Guardamos recuerdo
siempre de las primeras veces. Como si estuviéramos seguros de que no volverán
a suceder, por si acaso. Atesoramos ese momento, sea punzada en el estómago o
piel de gallina de emoción. Recuerdo la primera vez que padecí por otro, que
sentí que temblaba porque alguien a quien quería sufría. Tras un accidente
doméstico el salón quedó inundado de sangre y mis padres se llevaron
a mi hermano, dejándome sola en casa. Auxiliaron al herido y quedé allí, entre
gritos, nervios y corre-vuelas. Cerraron la puerta y descubrí lo que era la
angustia de la espera, la incertidumbre del silencio.
Annie
Ernaux escribe en El
uso de la foto: “El horror en el otro extremo de nuestro amor, como si el
mundo exterior, siempre, debiera situarse ahí: detrás de la ventana de la
cocina.” Certificando que tras la cotidianidad, tras la tranquilidad de la
rutina, tras la cortina; puede aparecer el dolor más tremendo sobre aquellos
que amamos. Que nada de lo que hagamos, digamos o deseemos puede calmar el
desconsuelo, que no es nuestro, y que la luz podrá, o no, seguir entrando por
la ventana de la cocina. Eso también se aprende, que todo transcurre sin que
podamos cambiar el rumbo de esa luz.
Con los años fortalecemos
una coraza que nos cubre y no deja al descubierto nuestro ser vulnerable, como
si camináramos constantemente bajo la capa de invisibilidad de Harry Potter.
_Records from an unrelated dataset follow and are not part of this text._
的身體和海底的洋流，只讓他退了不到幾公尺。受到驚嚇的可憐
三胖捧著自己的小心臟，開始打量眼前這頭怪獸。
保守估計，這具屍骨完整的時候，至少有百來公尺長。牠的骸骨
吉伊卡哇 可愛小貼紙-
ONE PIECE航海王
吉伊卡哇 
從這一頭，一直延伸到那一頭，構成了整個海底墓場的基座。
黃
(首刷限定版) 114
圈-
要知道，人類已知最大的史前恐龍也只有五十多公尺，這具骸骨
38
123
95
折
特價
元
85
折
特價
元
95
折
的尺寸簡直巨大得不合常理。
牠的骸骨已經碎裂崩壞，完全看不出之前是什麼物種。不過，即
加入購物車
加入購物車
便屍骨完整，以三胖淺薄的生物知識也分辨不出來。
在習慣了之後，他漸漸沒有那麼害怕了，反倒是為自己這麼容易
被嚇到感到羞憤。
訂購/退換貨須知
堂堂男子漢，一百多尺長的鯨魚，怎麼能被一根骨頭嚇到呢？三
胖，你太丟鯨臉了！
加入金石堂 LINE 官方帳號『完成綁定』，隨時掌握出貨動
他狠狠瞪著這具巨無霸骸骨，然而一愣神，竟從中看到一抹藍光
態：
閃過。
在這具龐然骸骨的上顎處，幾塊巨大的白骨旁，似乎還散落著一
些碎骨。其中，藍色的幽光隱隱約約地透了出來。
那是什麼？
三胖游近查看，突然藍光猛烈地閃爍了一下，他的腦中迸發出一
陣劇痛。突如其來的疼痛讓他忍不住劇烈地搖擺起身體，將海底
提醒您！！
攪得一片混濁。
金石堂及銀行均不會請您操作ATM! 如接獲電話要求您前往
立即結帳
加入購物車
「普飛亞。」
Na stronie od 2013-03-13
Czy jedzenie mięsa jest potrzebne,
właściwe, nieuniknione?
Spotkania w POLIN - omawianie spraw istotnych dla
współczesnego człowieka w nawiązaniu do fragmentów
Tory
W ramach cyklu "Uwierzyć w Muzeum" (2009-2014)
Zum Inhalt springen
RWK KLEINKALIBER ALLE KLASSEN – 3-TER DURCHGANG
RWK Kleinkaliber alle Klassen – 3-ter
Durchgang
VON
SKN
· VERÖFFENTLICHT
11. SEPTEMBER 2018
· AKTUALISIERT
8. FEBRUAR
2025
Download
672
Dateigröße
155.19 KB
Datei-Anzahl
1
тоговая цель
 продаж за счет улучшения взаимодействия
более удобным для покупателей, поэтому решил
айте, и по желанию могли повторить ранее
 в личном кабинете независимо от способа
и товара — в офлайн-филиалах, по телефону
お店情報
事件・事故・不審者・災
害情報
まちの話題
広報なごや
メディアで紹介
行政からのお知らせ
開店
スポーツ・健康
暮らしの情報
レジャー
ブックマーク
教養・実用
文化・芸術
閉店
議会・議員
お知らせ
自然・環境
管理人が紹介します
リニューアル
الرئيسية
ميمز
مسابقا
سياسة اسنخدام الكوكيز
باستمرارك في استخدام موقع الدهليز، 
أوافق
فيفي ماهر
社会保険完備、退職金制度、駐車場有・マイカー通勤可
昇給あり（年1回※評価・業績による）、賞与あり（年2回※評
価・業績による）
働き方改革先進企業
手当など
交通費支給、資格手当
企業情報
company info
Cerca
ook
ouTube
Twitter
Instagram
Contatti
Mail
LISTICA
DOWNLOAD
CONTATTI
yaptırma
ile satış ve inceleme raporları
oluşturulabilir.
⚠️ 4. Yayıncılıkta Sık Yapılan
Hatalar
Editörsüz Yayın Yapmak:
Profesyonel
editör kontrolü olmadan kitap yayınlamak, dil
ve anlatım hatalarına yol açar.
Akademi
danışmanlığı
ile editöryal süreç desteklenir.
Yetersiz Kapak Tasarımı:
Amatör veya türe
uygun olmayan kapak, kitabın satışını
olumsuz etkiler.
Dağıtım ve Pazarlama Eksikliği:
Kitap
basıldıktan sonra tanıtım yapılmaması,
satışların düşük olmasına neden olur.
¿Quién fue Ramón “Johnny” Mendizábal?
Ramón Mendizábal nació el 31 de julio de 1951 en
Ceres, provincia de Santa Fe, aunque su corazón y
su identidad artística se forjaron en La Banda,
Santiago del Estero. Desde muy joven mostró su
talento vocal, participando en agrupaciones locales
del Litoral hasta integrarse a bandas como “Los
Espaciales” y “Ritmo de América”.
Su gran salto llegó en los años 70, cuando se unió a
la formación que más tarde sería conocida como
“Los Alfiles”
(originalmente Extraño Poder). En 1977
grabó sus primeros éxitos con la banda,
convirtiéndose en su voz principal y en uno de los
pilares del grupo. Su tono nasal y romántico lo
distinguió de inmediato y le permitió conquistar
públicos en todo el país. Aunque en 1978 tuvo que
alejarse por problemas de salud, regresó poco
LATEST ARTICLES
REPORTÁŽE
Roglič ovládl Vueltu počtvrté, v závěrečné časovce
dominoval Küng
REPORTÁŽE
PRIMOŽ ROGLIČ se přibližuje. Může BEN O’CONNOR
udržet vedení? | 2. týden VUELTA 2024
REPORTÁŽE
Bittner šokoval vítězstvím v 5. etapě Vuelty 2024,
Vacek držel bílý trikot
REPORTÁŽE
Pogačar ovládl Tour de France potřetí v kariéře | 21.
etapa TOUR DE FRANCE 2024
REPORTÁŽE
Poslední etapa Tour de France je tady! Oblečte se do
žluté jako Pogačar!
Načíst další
Pero no estamos en Hogwarts. No tenemos la varita para alejar las maldiciones,
ni para engañar al tormento. Leía estos
días a Anne
Carson y asentía cuando afirma que la vida son riesgos, que vivir implica
proteger el corazón herido. Corazón coraza. “Después de todo el corazón no es
una piedra pequeña que pueda rodar de esta manera y aquella. La mente no es una
caja que pueda cerrarse rápido. ¡Y aun así lo es! ¡Lo es! Bien la vida implica
riesgos. El amor es uno de ellos. Terribles riesgos.” Cuánta razón en La belleza del
marido, cómo duele ese dolor de los demás. Cómo duele el amor. Cómo inquieta reconocer que no disponemos
del remedio para curar ese daño que no lleva nuestro nombre.
La mente no es una caja
que pueda cerrarse rápido. Toda la preocupación sigue reproduciéndose en esa
cabeza pensante nuestra. Parece que no pare el motor y sin darnos cuenta
engrandamos el suplicio aunque ni así consigamos salvar al que sufre. Porque Leila Guerriero ya lo dijo en "Rota", que la gente no salva a la gente. Aunque nos
esforcemos, aunque luchemos, aunque amemos, la gente debe salvarse sola. Asentimos
estar mejor, estar bien, pero no es verdad. Y esa mentira nos hace sentir un
monstruo, un animal, un ser lleno de secretos y de pájaros oscuros. Porque no
es verdad. Y es entonces cuando nos
decimos si el otro sabe que debe salvarse solo.